Since there is no intention on my part to defraud the revenue, the default if any on my part may kindly be condoned as it is not intentional and has occurred for the first time.”
10. Taking the cumulative effect of the explanations offered by the assessee and from a reading of the relevant provisions of section 44AB and Section 2(13) of the Act, we are of the considered opinion that the assessee was under a bonafide belief that he is required to obtain audit report only in respect of that business, the turnover of which crosses the limit of Rs. 40 lakhs for each assessment year.
11. From the conduct, behaviour and attitude of the assessee, it is clear that he was not aware that aggregate of the three businesses has to be taken into consideration for compliance of the provisions contained in section 44AB of the Act. It is also clear from the records that the was for the first time he had committed this default. It is also relevant to mention that in any case, the assessee would not have gained in any manner whatsoever, if he had included other two business for working out the aggregate provided, he would have been aware of the same.
12. No doubt, it is true that the assessee was being represented by his Chartered Accountant and he should have been little more careful and cautions in applying the legal proposition to the facts of the case. He should have added the aggregate of all the three business so as to have full compliance of section 44AB of the Act. But for the mistake or default of the Chartered Accountant, who may have also acted bonafide, being unaware of the correct interpretation of law, the assessee cannot be held responsible, even though the said Chartered Accountant acted as an agent of the assessee. Since the issue involved was complicated, thus the clarification was issued by the Chartered Accountants of India, subsequently.

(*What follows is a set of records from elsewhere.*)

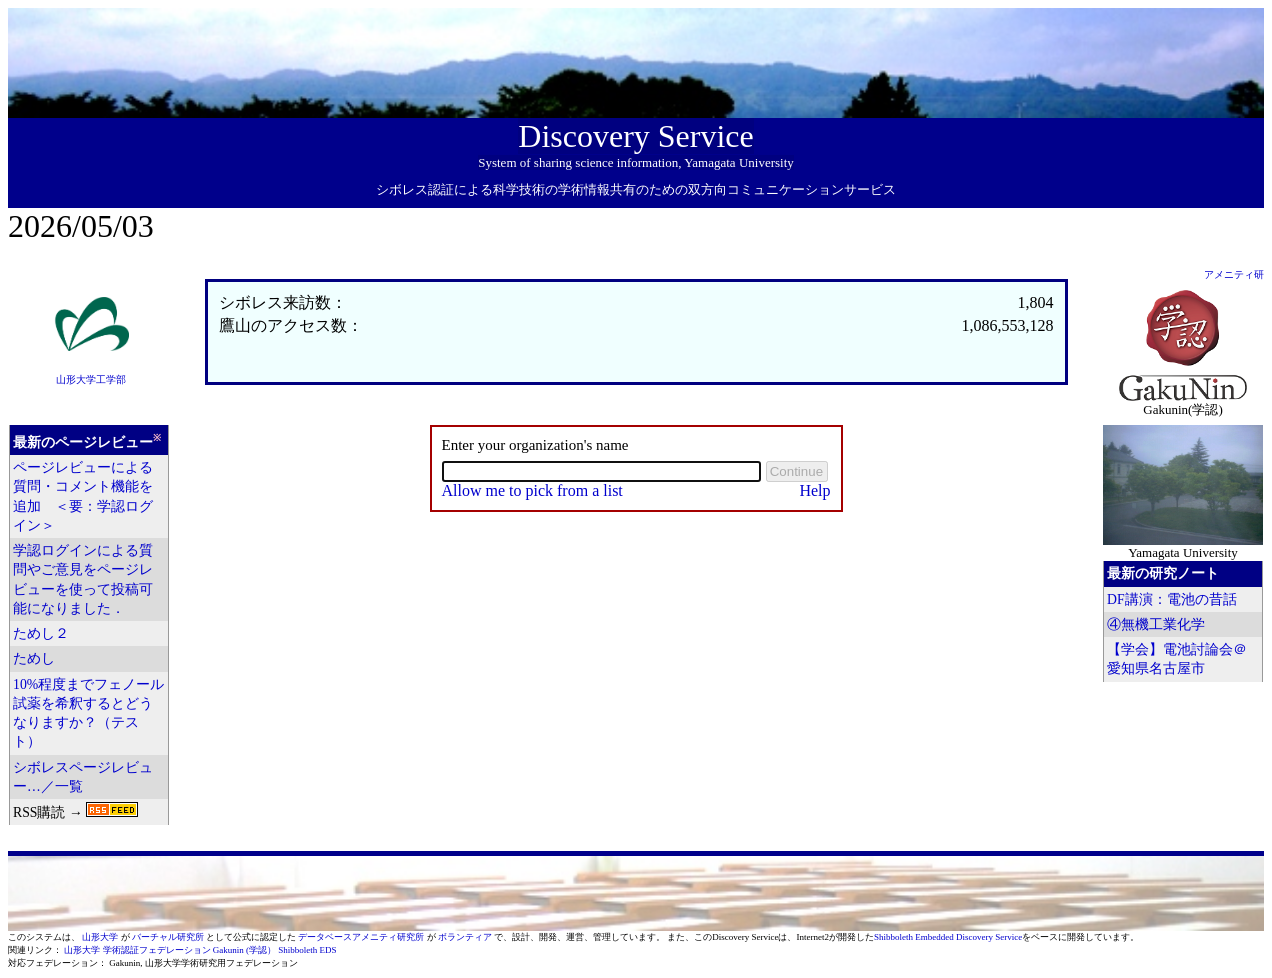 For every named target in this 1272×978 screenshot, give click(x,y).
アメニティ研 (1234, 274)
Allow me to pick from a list (532, 490)
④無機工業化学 (1156, 624)
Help (814, 490)
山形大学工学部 (91, 379)
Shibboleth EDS (307, 950)
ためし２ (41, 633)
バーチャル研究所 (169, 937)
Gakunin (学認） (244, 950)
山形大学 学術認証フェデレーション (137, 950)
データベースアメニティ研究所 (362, 937)
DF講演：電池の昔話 (1172, 599)
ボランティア (466, 937)
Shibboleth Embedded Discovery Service (948, 937)
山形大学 (101, 937)
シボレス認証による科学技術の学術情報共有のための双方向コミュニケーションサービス (636, 189)
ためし (34, 658) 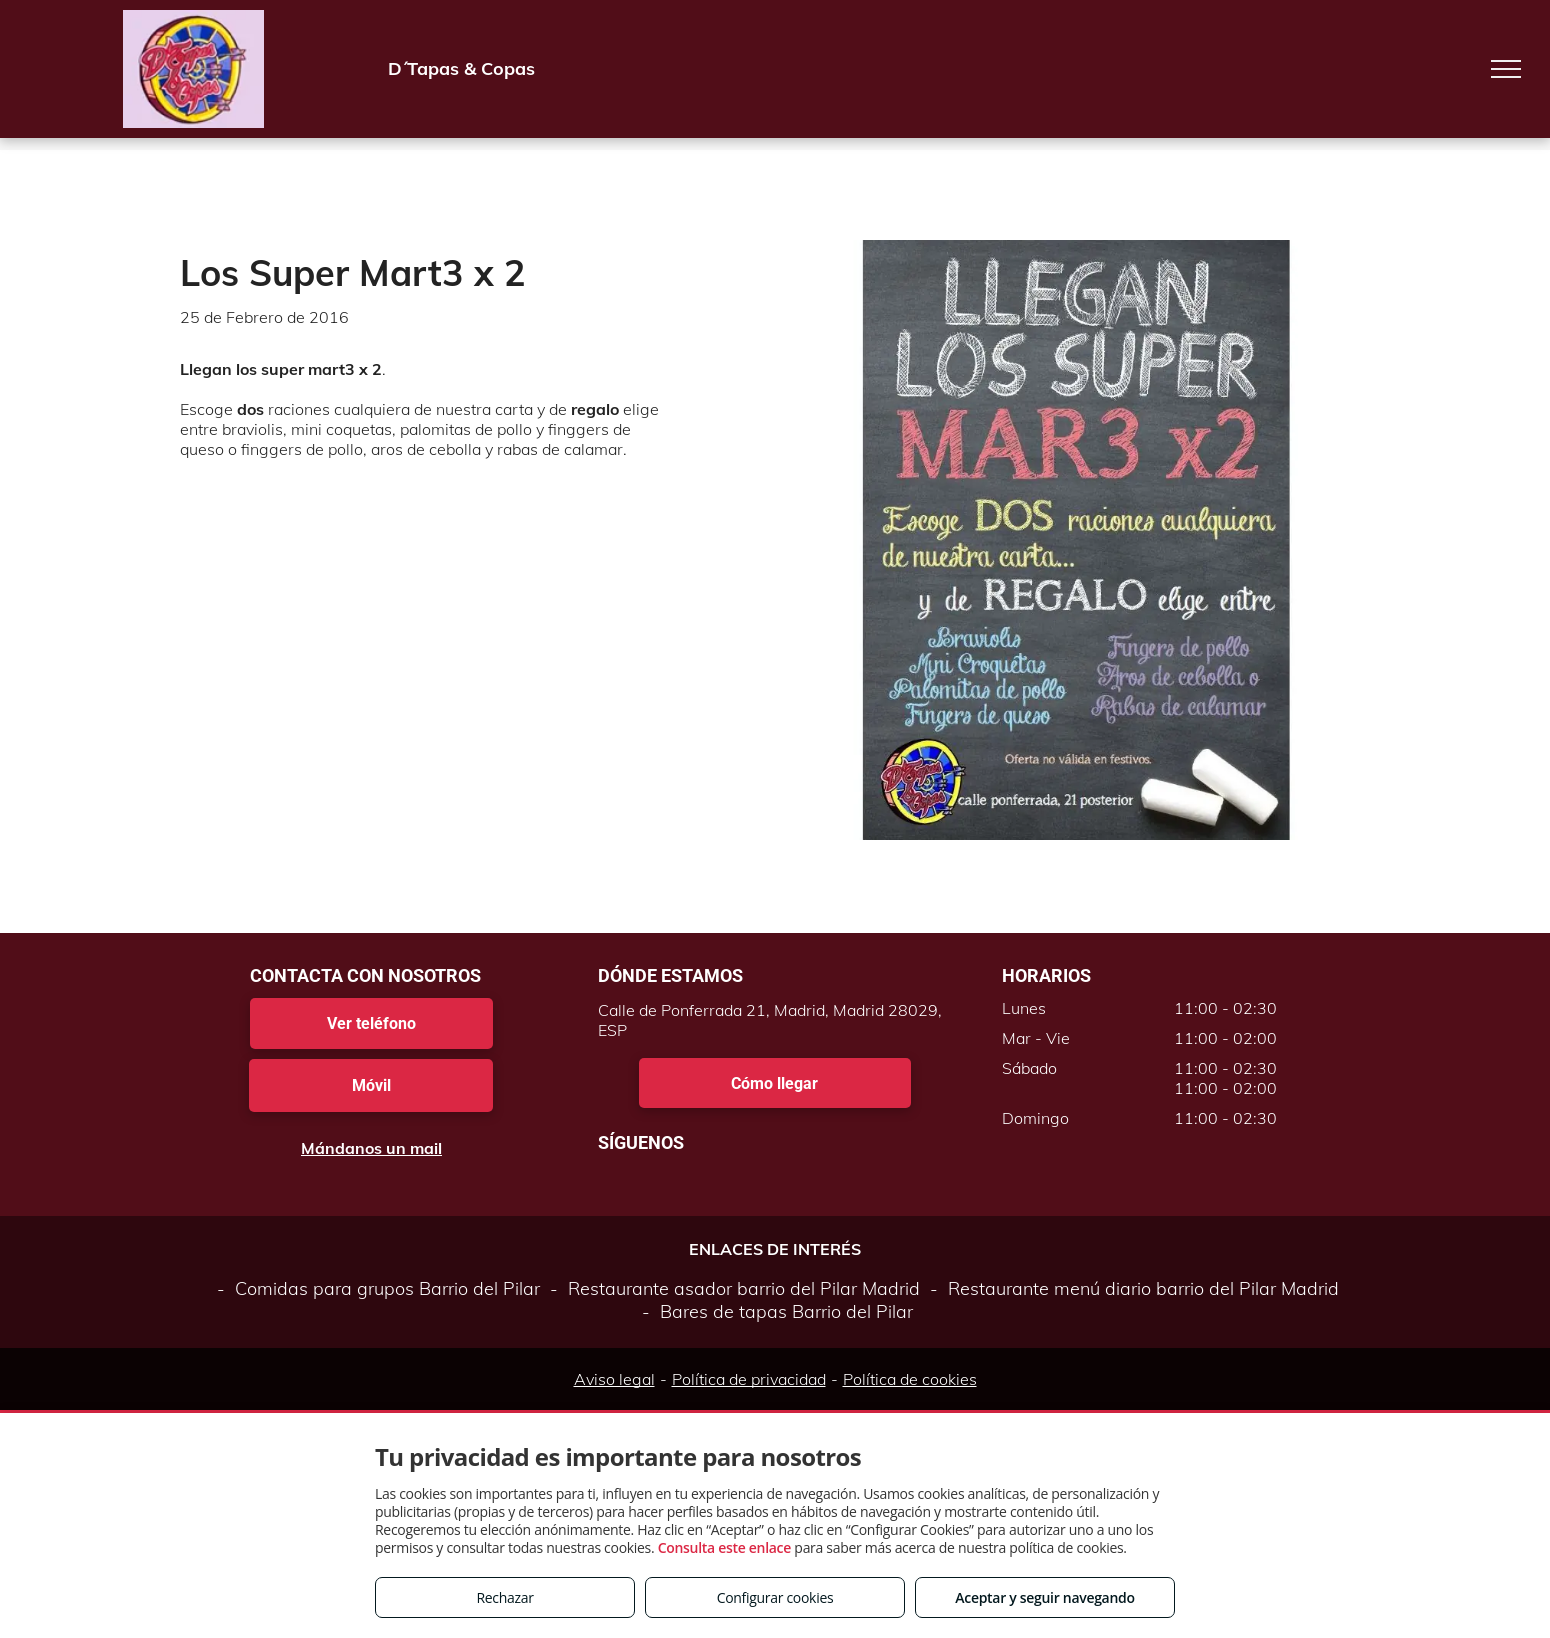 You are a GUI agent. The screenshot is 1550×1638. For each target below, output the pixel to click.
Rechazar (504, 1597)
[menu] (1506, 69)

13. Here, we may profitably refer to a judgment of the Supreme Court reported in 1989 (42) E.L.T.350 (SC) in the case of Gujarat Travncore Agency v. Commissioner of Income Tax. Supreme Court has held that while imposing partly, question of mens rea is not required, but the obligation cast upon the assessee has to be discharged bonafide. As mentioned herein above, a bare reading of the provisions of law makes it abundantly clear that the Assessee was required to furnish audit with regard to the business as Section 44AB does not show or contemplate that all business are required to be consolidated together for working out the aggregate of the turnover. The subsequent clarification issued by the Chartered Accountants of India cannot be pressed into service to the disadvantage of the assessee.

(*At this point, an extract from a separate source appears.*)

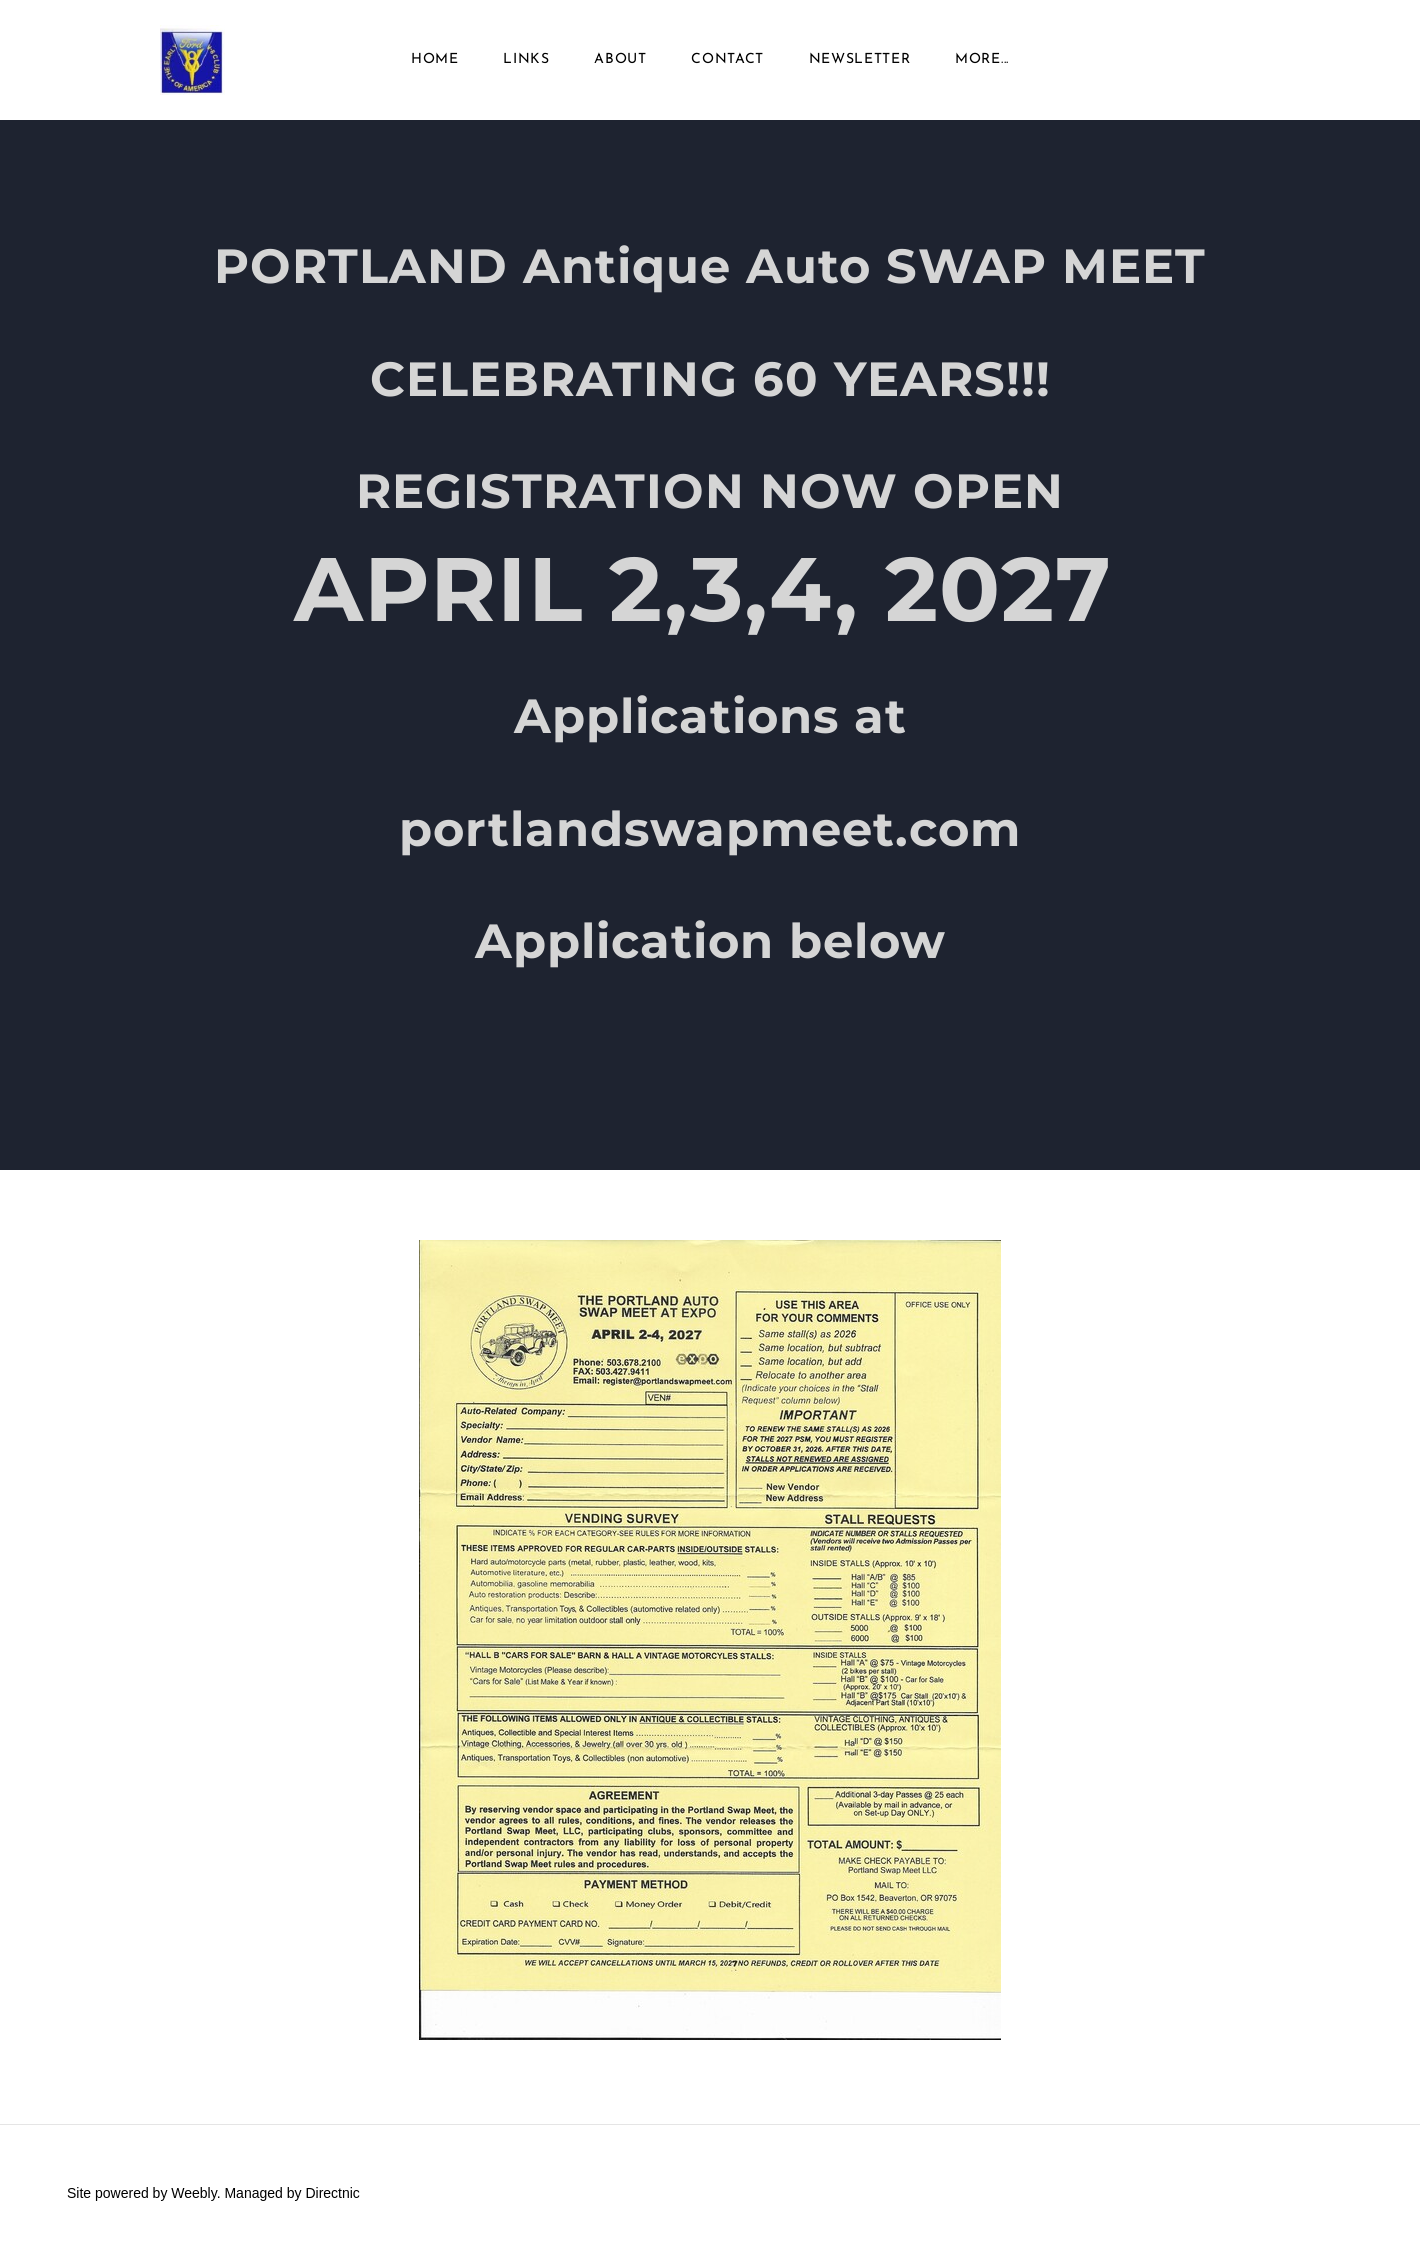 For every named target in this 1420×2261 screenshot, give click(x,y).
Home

14. Tribunal has also placed reliance on yet another judgment of the Supreme Court. ported in (1972) ITR 83 page 27 (Hindustan Steel Limited v. State of Orissa), where it dealt with the provisions contained in Orissal Sales Tax Act. While considering the general principles, the Apex Court has held that penalty can be levied on failure of the assessee to get itself registered as a dealer under the Sales Tax Act only when it is established that he had not acted bona fide, or acted deliberately in defiance of law or was guilty of conduct contumacious, or dishonest, or in conscious disregard of his obligations. If the assessee was under a bona fide belief that it was not a dealer, then levying of penalty could not be justified. In view of the foregoing discussions, it is clear to us that assessee had acted in bona fide belief and had no dishonest intention in not obtaining audit report for all the three businesses carried on by him.
15. For all these reasons, we are of the opinion that the question of law, referred to herein above, has to be answered in favour of the assessee and against the revenue.
16. The appeal , therefore, stands disposed of accordingly.